Preoperatively, all patients were evaluated based on medical history, clinical assessment, serum PSA and testosterone levels, transrectal ultrasound and abdominopelvic computed tomography (CT)/magnetic resonance imaging (MRI) and bone scintigraphy findings. The ART group consisted of patients with postoperative PSA ≤0.2 ng/mL whose RT was initiated within 6 months after surgery. The SRT group consisted of patients with a postoperative PSA level ≥0.2 ng/mL during follow-up and considered to have biochemical recurrence. ART was applied to 52 and SRT to 41 patients.

Patients with positive pelvic nodes or carrying a risk (>15%) of pelvic node involvement defined according to the Roach formula underwent pelvic RT (17).

None of the patients underwent hormonal therapy before prostatectomy.
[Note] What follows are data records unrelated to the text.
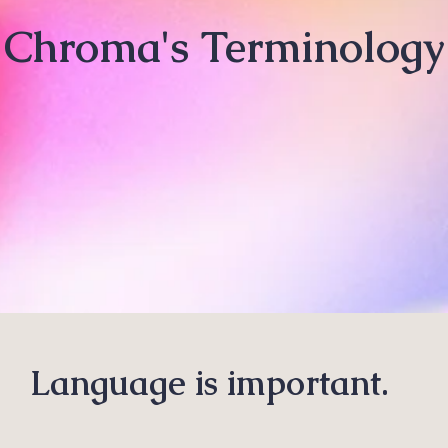
Chroma's Terminology
Language is important.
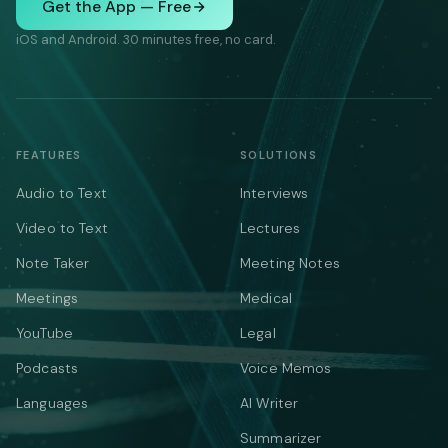
Get the App — Free
iOS and Android. 30 minutes free, no card.
FEATURES
SOLUTIONS
Audio to Text
Interviews
Video to Text
Lectures
Note Taker
Meeting Notes
Meetings
Medical
YouTube
Legal
Podcasts
Voice Memos
Languages
AI Writer
Summarizer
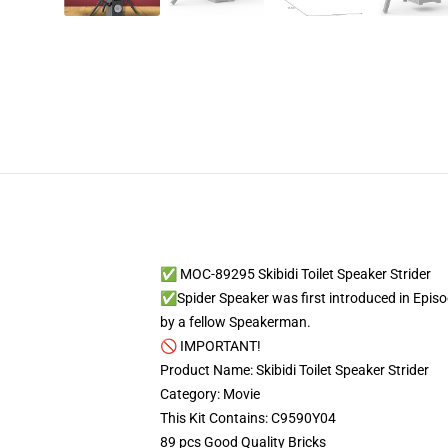
✅ MOC-89295 Skibidi Toilet Speaker Strider
✅Spider Speaker was first introduced in Episod
by a fellow Speakerman.
🚫 IMPORTANT!
Product Name: Skibidi Toilet Speaker Strider
Category: Movie
This Kit Contains: C9590Y04
89 pcs Good Quality Bricks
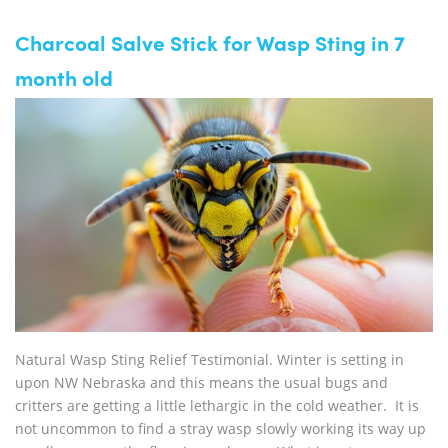
Charcoal Salve Stick for Wasp Sting in 7
month old
Natural Wasp Sting Relief Testimonial. Winter is setting in
upon NW Nebraska and this means the usual bugs and
critters are getting a little lethargic in the cold weather. It is
not uncommon to find a stray wasp slowly working its way up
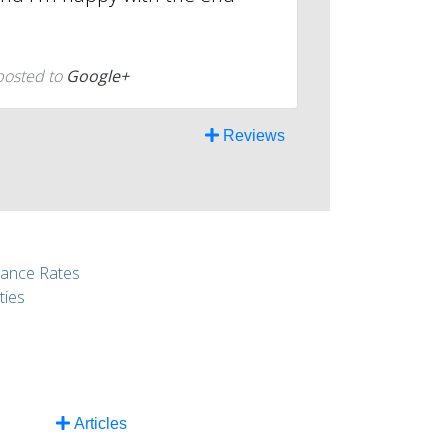
posted to
Google+
Reviews
rance Rates
ties
Articles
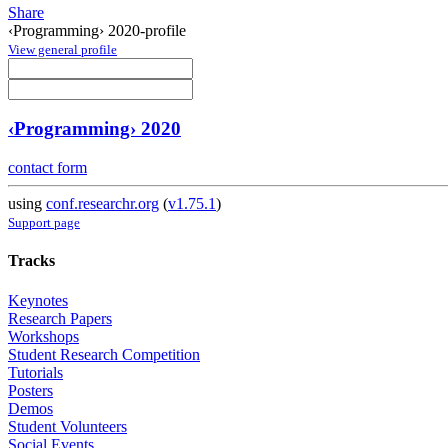
Share
‹Programming› 2020-profile
View general profile
‹Programming› 2020
contact form
using
conf.researchr.org
(
v1.75.1
)
Support page
Tracks
Keynotes
Research Papers
Workshops
Student Research Competition
Tutorials
Posters
Demos
Student Volunteers
Social Events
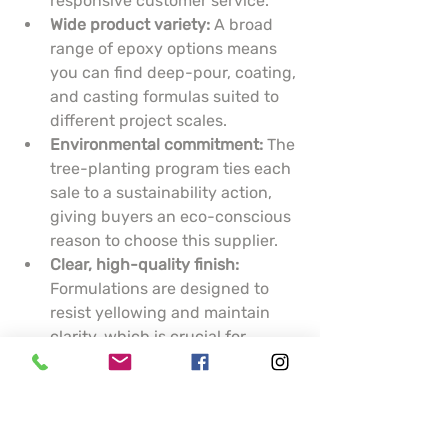
responsive customer service.
Wide product variety:
 A broad 
range of epoxy options means 
you can find deep-pour, coating, 
and casting formulas suited to 
different project scales.
Environmental commitment:
 The 
tree-planting program ties each 
sale to a sustainability action, 
giving buyers an eco-conscious 
reason to choose this supplier.
Clear, high-quality finish:
Formulations are designed to 
resist yellowing and maintain 
clarity, which is crucial for 
artistic pieces and display 
surfaces.
Cons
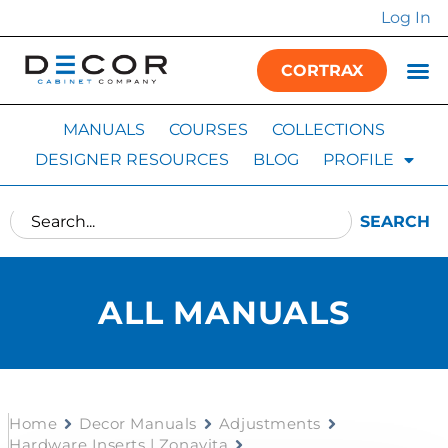
Log In
CORTRAX
MANUALS
COURSES
COLLECTIONS
DESIGNER RESOURCES
BLOG
PROFILE
SEARCH
ALL MANUALS
Home
Decor Manuals
Adjustments
Hardware Inserts | Zonavita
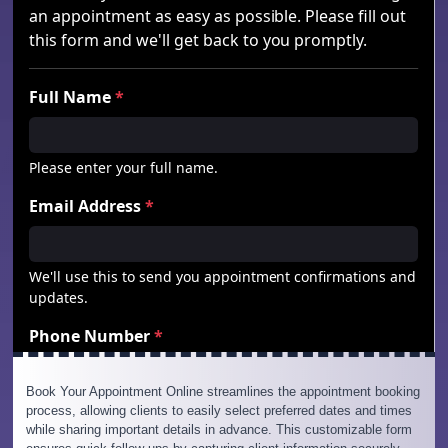
Book Your Appointment Online streamlines the appointment booking
process, allowing clients to easily select preferred dates and times
while sharing important details in advance. This customizable form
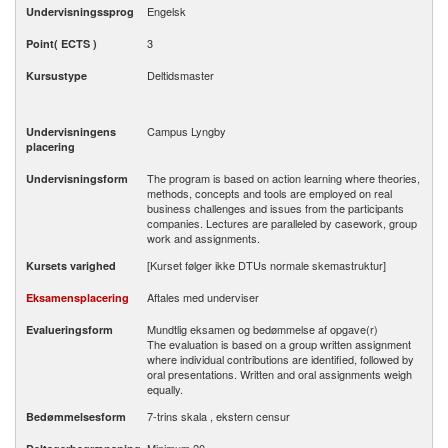
Engelsk
Undervisningssprog
3
Point( ECTS )
Deltidsmaster
Kursustype
Campus Lyngby
Undervisningens
placering
The program is based on action learning where theories,
Undervisningsform
methods, concepts and tools are employed on real
business challenges and issues from the participants
companies. Lectures are paralleled by casework, group
work and assignments.
[Kurset følger ikke DTUs normale skemastruktur]
Kursets varighed
Aftales med underviser
Eksamensplacering
Mundtlig eksamen og bedømmelse af opgave(r)
Evalueringsform
The evaluation is based on a group written assignment
where individual contributions are identified, followed by
oral presentations. Written and oral assignments weigh
equally.
7-trins skala , ekstern censur
Bedømmelsesform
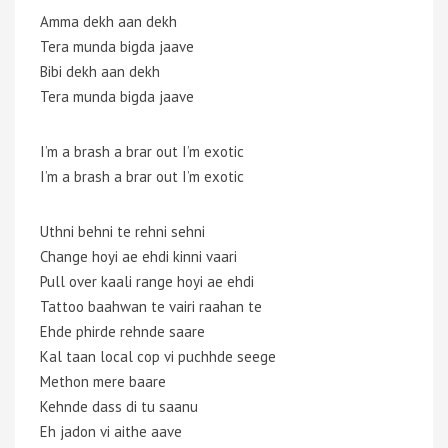
Amma dekh aan dekh
Tera munda bigda jaave
Bibi dekh aan dekh
Tera munda bigda jaave
I’m a brash a brar out I’m exotic
I’m a brash a brar out I’m exotic
Uthni behni te rehni sehni
Change hoyi ae ehdi kinni vaari
Pull over kaali range hoyi ae ehdi
Tattoo baahwan te vairi raahan te
Ehde phirde rehnde saare
Kal taan local cop vi puchhde seege
Methon mere baare
Kehnde dass di tu saanu
Eh jadon vi aithe aave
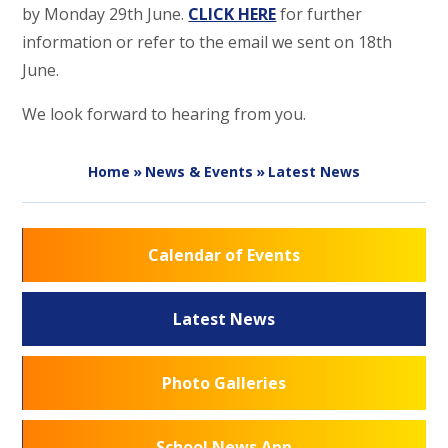
by Monday 29th June.
CLICK HERE
for further
information or refer to the email we sent on 18th
June.
We look forward to hearing from you.
Home
»
News & Events
»
Latest News
Calendar of Events
Latest News
Photo Galleries
School News App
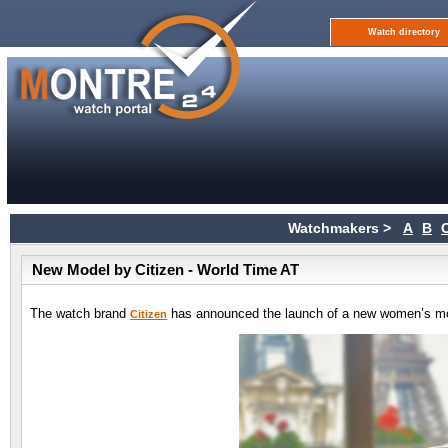
Watch directory
Watchmakers >
A
B
New Model by Citizen - World Time AT
The watch brand
has announced the launch of a new women’s mo
Citizen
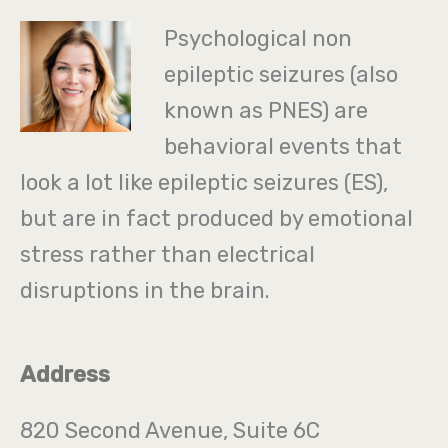
Psychological non
epileptic seizures (also
known as PNES) are
behavioral events that
look a lot like epileptic seizures (ES),
but are in fact produced by emotional
stress rather than electrical
disruptions in the brain.
Address
820 Second Avenue, Suite 6C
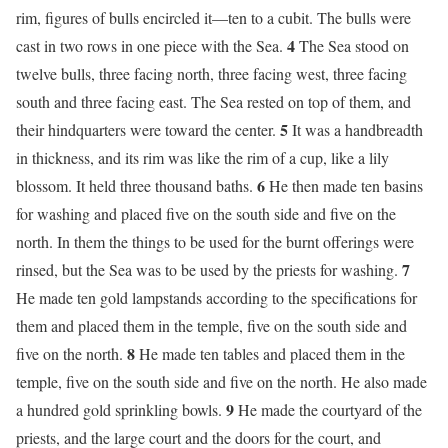
rim, figures of bulls encircled it—ten to a cubit. The bulls were
4
cast in two rows in one piece with the Sea.
The Sea stood on
twelve bulls, three facing north, three facing west, three facing
south and three facing east. The Sea rested on top of them, and
5
their hindquarters were toward the center.
It was a handbreadth
in thickness, and its rim was like the rim of a cup, like a lily
6
blossom. It held three thousand baths.
He then made ten basins
for washing and placed five on the south side and five on the
north. In them the things to be used for the burnt offerings were
7
rinsed, but the Sea was to be used by the priests for washing.
He made ten gold lampstands according to the specifications for
them and placed them in the temple, five on the south side and
8
five on the north.
He made ten tables and placed them in the
temple, five on the south side and five on the north. He also made
9
a hundred gold sprinkling bowls.
He made the courtyard of the
priests, and the large court and the doors for the court, and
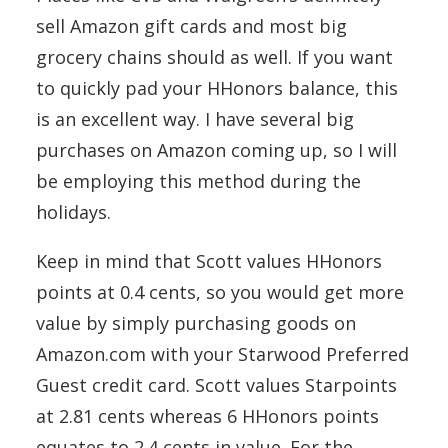
sell Amazon gift cards and most big
grocery chains should as well. If you want
to quickly pad your HHonors balance, this
is an excellent way. I have several big
purchases on Amazon coming up, so I will
be employing this method during the
holidays.
Keep in mind that Scott values HHonors
points at 0.4 cents, so you would get more
value by simply purchasing goods on
Amazon.com with your Starwood Preferred
Guest credit card. Scott values Starpoints
at 2.81 cents whereas 6 HHonors points
equates to 2.4 cents in value. For the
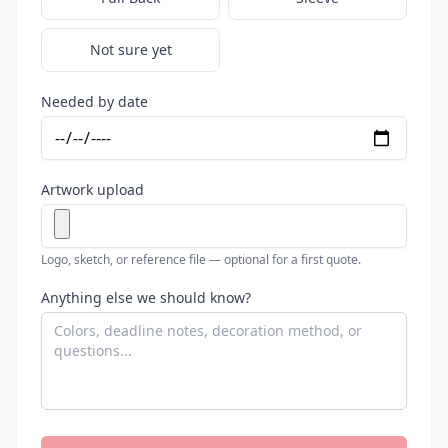
Not sure yet
Needed by date
Artwork upload
Logo, sketch, or reference file — optional for a first quote.
Anything else we should know?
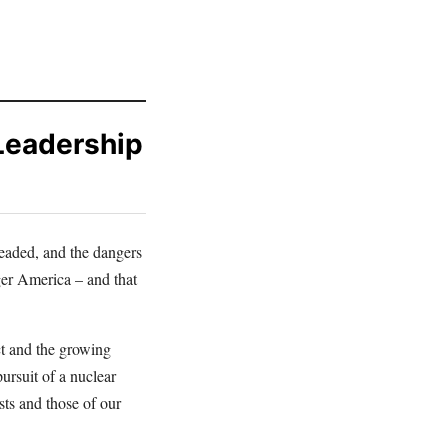
Leadership
headed, and the dangers
ger America – and that
ct and the growing
pursuit of a nuclear
sts and those of our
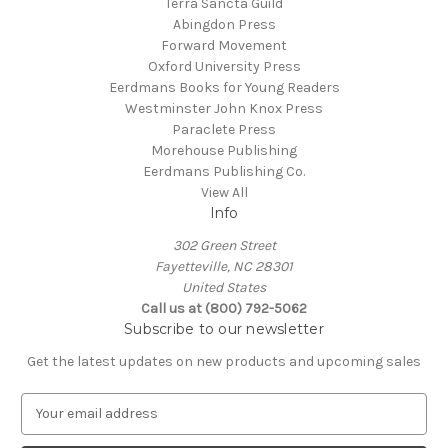
Terra Sancta Guild
Abingdon Press
Forward Movement
Oxford University Press
Eerdmans Books for Young Readers
Westminster John Knox Press
Paraclete Press
Morehouse Publishing
Eerdmans Publishing Co.
View All
Info
302 Green Street
Fayetteville, NC 28301
United States
Call us at (800) 792-5062
Subscribe to our newsletter
Get the latest updates on new products and upcoming sales
E
m
a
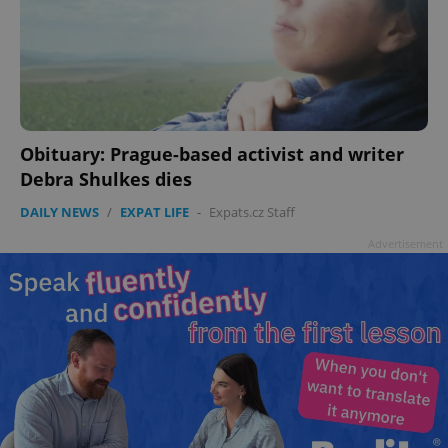
Obituary: Prague-based activist and writer
Debra Shulkes dies
DAILY NEWS
/
EXPAT LIFE
-
Expats.cz Staff
Advertisement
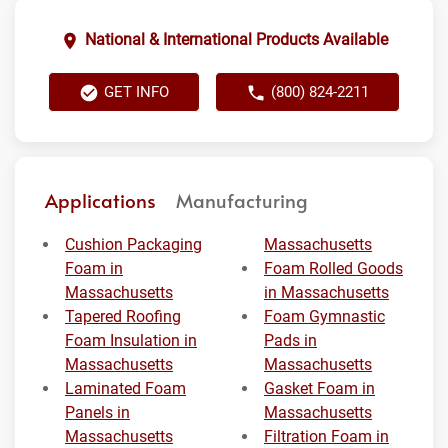
National & International Products Available
GET INFO
(800) 824-2211
Applications
Manufacturing
Cushion Packaging
Massachusetts
Foam in
Foam Rolled Goods
Massachusetts
in Massachusetts
Tapered Roofing
Foam Gymnastic
Foam Insulation in
Pads in
Massachusetts
Massachusetts
Laminated Foam
Gasket Foam in
Panels in
Massachusetts
Massachusetts
Filtration Foam in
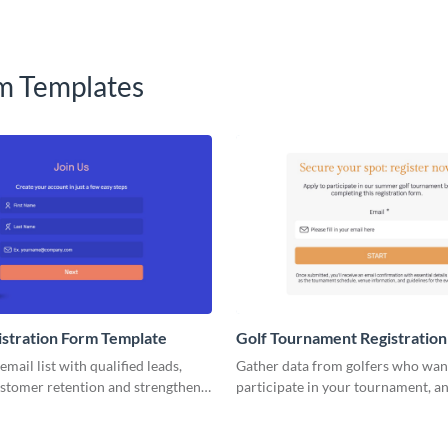
m Templates
istration Form Template
Golf Tournament Registratio
Template
mail list with qualified leads,
Gather data from golfers who wan
ustomer retention and strengthen
participate in your tournament, a
 with VIsme email registration
successful golfing events with Vis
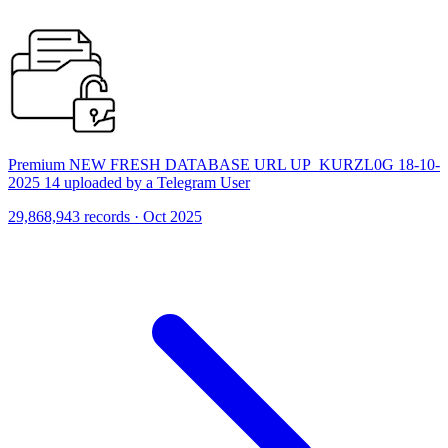
Premium NEW FRESH DATABASE URL UP_KURZL0G 18-10-
2025 14 uploaded by a Telegram User
29,868,943 records · Oct 2025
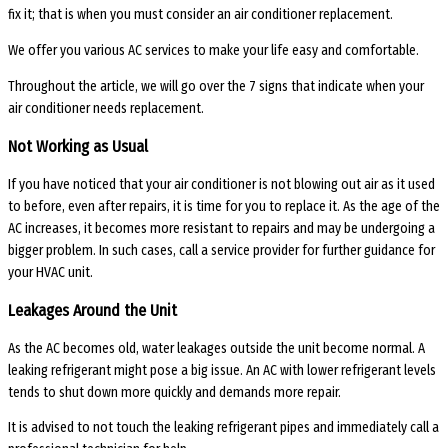
fix it; that is when you must consider an air conditioner replacement.
We offer you various AC services to make your life easy and comfortable.
Throughout the article, we will go over the 7 signs that indicate when your
air conditioner needs replacement.
Not Working as Usual
If you have noticed that your air conditioner is not blowing out air as it used
to before, even after repairs, it is time for you to replace it. As the age of the
AC increases, it becomes more resistant to repairs and may be undergoing a
bigger problem. In such cases, call a service provider for further guidance for
your HVAC unit.
Leakages Around the Unit
As the AC becomes old, water leakages outside the unit become normal. A
leaking refrigerant might pose a big issue. An AC with lower refrigerant levels
tends to shut down more quickly and demands more repair.
It is advised to not touch the leaking refrigerant pipes and immediately call a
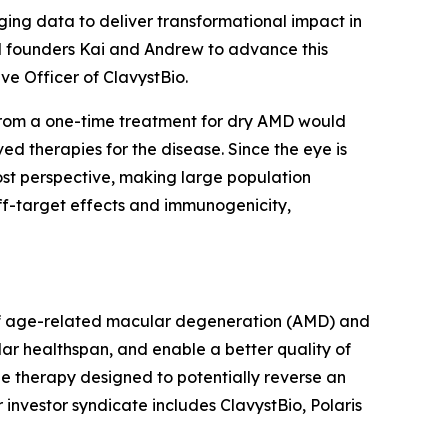
ing data to deliver transformational impact in
ed founders Kai and Andrew to advance this
ive Officer of ClavystBio.
t from a one-time treatment for dry AMD would
ved therapies for the disease. Since the eye is
ost perspective, making large population
ff-target effects and immunogenicity,
t of age-related macular degeneration (AMD) and
lar healthspan, and enable a better quality of
ne therapy designed to potentially reverse an
 investor syndicate includes ClavystBio, Polaris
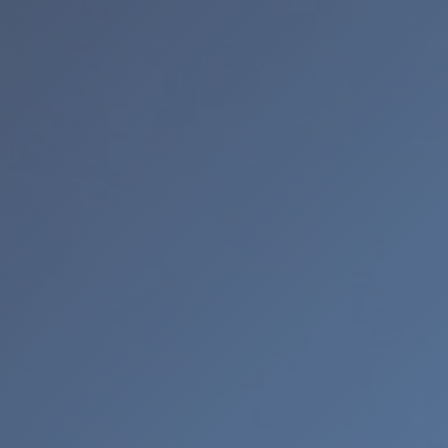
CUSTOMER PROVIDED ITEMS
MENS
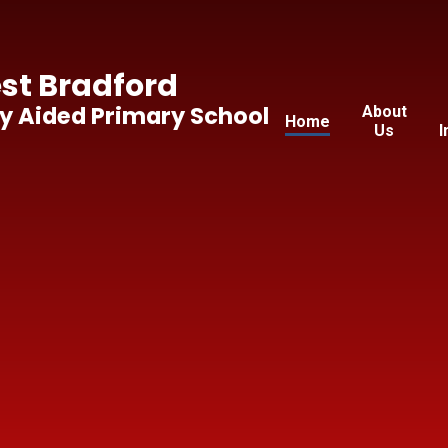
t Bradford
y Aided Primary School
About
Home
Us
I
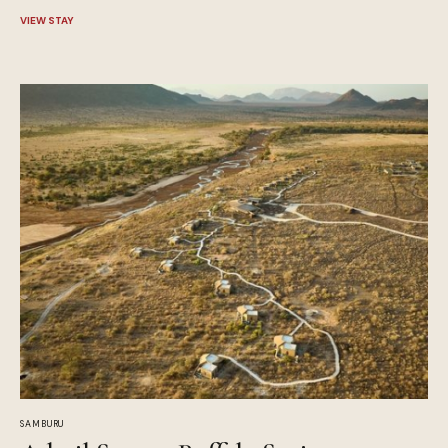
VIEW STAY
SAMBURU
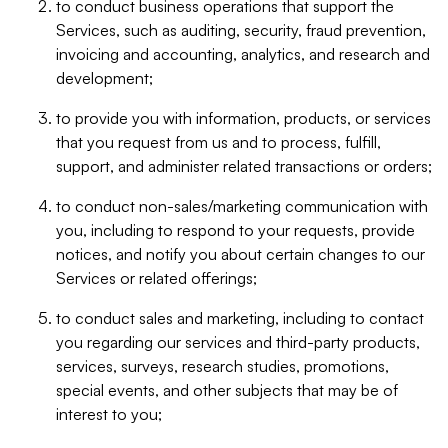
to conduct business operations that support the
Services, such as auditing, security, fraud prevention,
invoicing and accounting, analytics, and research and
development;
to provide you with information, products, or services
that you request from us and to process, fulfill,
support, and administer related transactions or orders;
to conduct non-sales/marketing communication with
you, including to respond to your requests, provide
notices, and notify you about certain changes to our
Services or related offerings;
to conduct sales and marketing, including to contact
you regarding our services and third-party products,
services, surveys, research studies, promotions,
special events, and other subjects that may be of
interest to you;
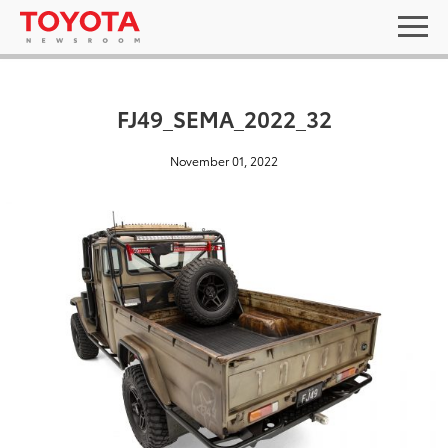
FJ49_SEMA_2022_32
November 01, 2022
ADT consisting of gonadotropin-releasing hormone agonists or antiandrogen therapy was administered in the presence of adverse pathologic features including T3/4 stage, EC extension (ECE), and SVI, GS ≥7, PSA >20 ng/mL before surgery, relapse or lymph node involvement.

Patients were treated using the volumetric arc therapy (VMAT) technique delivered by a linear accelerator (Varian RapidArc, Palo Alto, CA, USA). All patients underwent CT simulation with a full bladder and empty rectum in the supine position placed in an appropriate fixation device with knee and foot support. CT data sets were sent for contouring on the Eclipse treatment planning system (VarianMedical System, Palo Alto, CA, USA) and then using DICOM RT (digital imaging and communication in medicine) format, they were exported directly to the treatment with the trilogy linear accelerator. For all patients, clinical target volume 1 (CTV 1) included prostate bed and the seminal vesicles bed, and CTV2, obturator, presacral, external and internal lymph nodes below the aortic bifurcation. The CTV1 was contoured using the Radiation Therapy Oncology Group consensus guidelines modified according to surgical and pathologic findings (18). The planning target volume1 (PTV1) was defined as CTV 1 with an additional margin of 1 cm in all directions except 6 mm posteriorly so as to reduce the risk of rectal toxicity. PTV2 was achieved adding a 7 mm isotropic margin to CTV2. The rectum, bladder, femoral heads, large and small bowel, and penile bulb were outlined as organs at risk. The course of RT consisted of 33-36 fractions of 2 Gy daily for a total dose of 66-72 Gy to PTV1. If pelvic nodes were to be irradiated, a total dose of 50 Gy in 25 fractions with a single fractional dose of 2 Gy was delivered. 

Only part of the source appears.